**Exercise materials**

++++++++++++++++++++

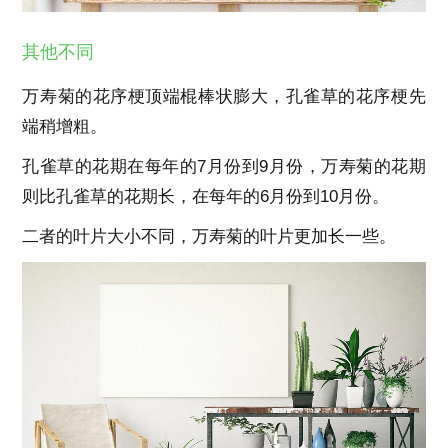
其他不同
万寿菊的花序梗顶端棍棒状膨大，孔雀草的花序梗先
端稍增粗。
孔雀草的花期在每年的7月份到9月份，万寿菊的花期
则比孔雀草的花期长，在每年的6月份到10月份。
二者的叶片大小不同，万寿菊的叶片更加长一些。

++++++++++++++++++++

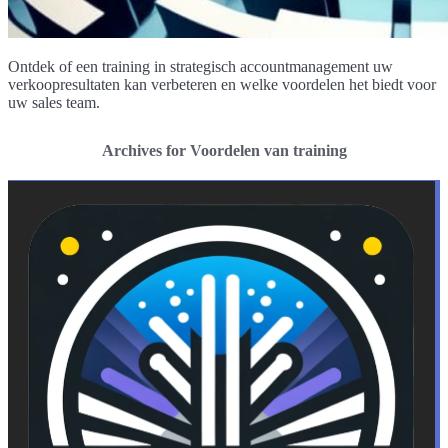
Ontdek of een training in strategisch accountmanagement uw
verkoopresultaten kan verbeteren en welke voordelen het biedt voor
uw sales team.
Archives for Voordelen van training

++++++++++++++++++++

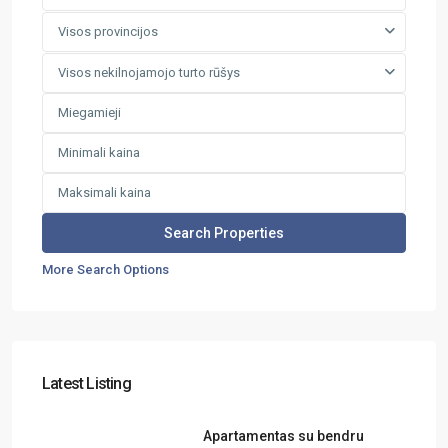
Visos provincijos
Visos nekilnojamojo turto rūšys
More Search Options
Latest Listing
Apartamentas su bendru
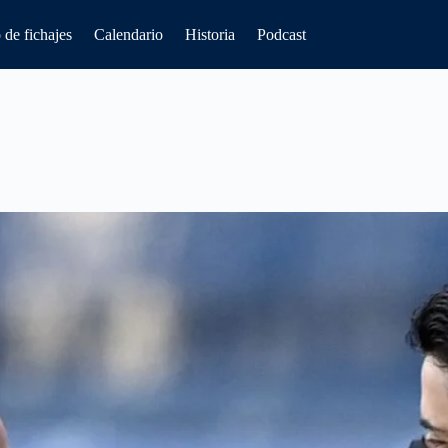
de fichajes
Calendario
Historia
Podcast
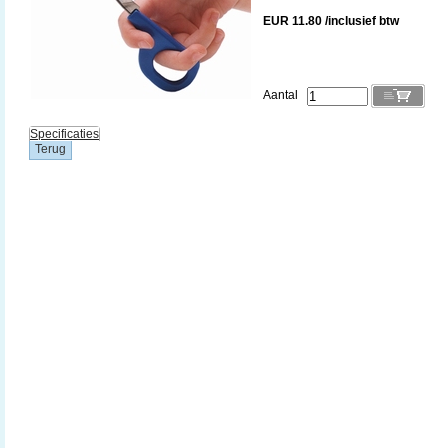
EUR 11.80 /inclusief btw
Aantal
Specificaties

++++++++++++++++++++

**What the task requires**
Give back exactly the lines above, from the line containing "孔雀草的花期在每年的7月份到9月份，万寿菊的花期" through the line containing "二者的叶片大小不同，万寿菊的叶片更加长一些。", with both end lines and nothing more.

**Written reply**
孔雀草的花期在每年的7月份到9月份，万寿菊的花期
则比孔雀草的花期长，在每年的6月份到10月份。
二者的叶片大小不同，万寿菊的叶片更加长一些。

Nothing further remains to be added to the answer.